*PROBLEM DESCRIPTION*.
Retype exactly the lines that run from the line with "Back Balance Clear White van L-Style" to the final line of the entries, keeping both ends and nothing else.

** DATASET follows **

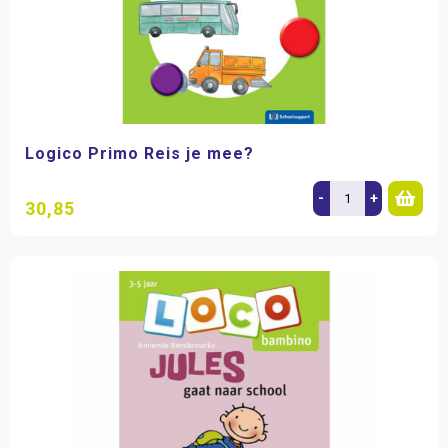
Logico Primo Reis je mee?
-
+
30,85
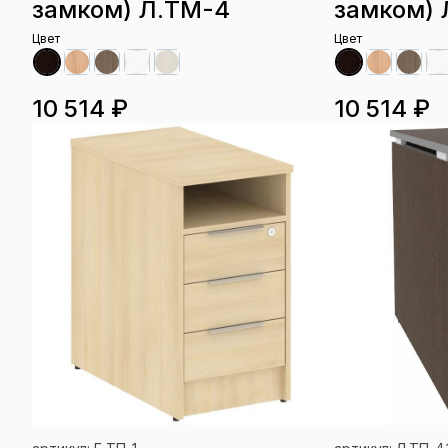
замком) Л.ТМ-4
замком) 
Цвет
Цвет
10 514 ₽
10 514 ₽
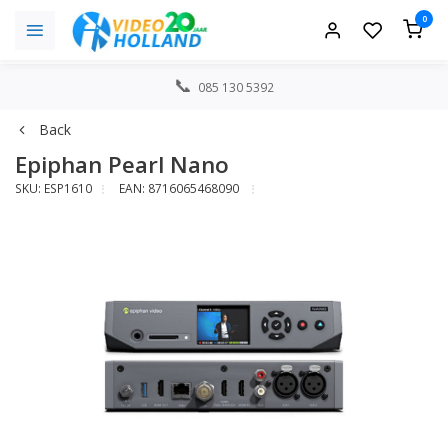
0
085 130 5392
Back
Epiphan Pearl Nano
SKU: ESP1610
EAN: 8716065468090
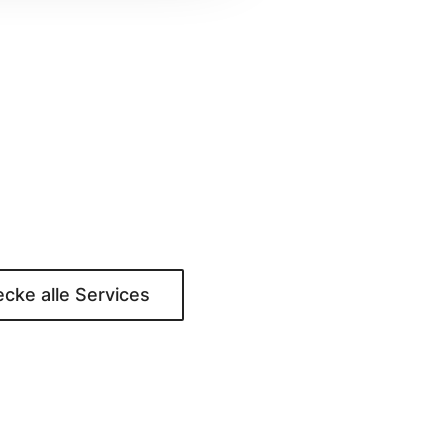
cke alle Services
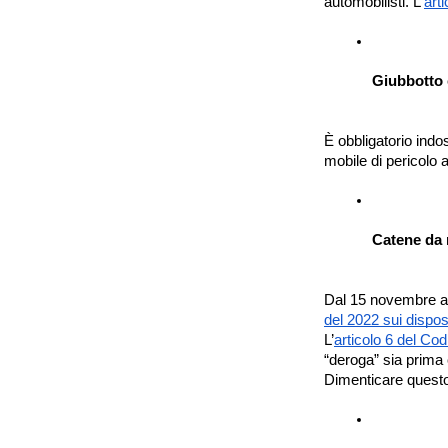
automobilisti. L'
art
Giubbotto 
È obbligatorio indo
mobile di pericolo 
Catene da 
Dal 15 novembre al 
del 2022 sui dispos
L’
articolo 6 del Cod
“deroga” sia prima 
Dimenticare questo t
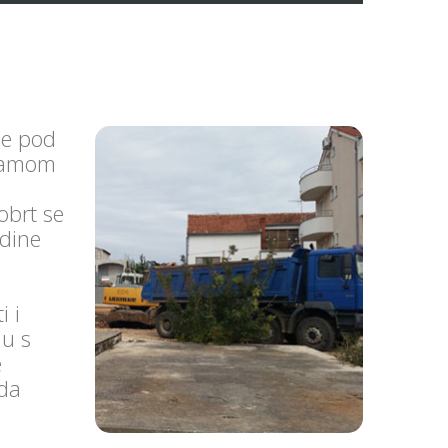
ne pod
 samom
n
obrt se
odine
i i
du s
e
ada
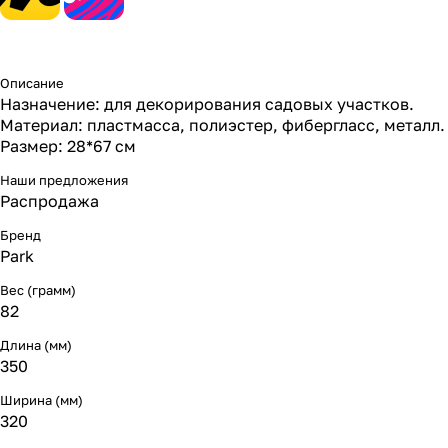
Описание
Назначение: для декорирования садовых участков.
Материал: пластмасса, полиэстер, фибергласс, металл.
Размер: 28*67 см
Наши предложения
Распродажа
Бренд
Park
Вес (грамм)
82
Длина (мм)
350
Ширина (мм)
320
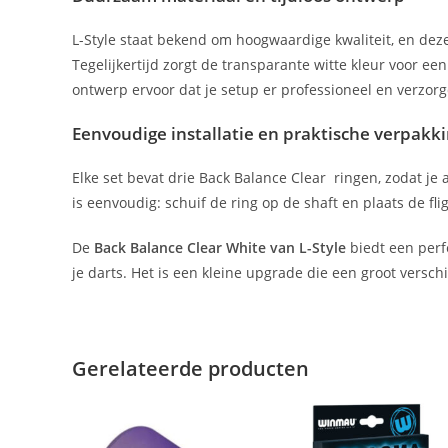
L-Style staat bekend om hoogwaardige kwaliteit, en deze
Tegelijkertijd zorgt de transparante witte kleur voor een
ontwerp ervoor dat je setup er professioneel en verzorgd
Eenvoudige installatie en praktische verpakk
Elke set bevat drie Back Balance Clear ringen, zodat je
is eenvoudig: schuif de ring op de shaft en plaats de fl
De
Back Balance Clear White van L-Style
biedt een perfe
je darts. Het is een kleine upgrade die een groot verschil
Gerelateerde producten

** End of DATASET **

*RESULT OF THIS TASK*.
Back Balance Clear White van L-Style
biedt een perfe
je darts. Het is een kleine upgrade die een groot verschil
Gerelateerde producten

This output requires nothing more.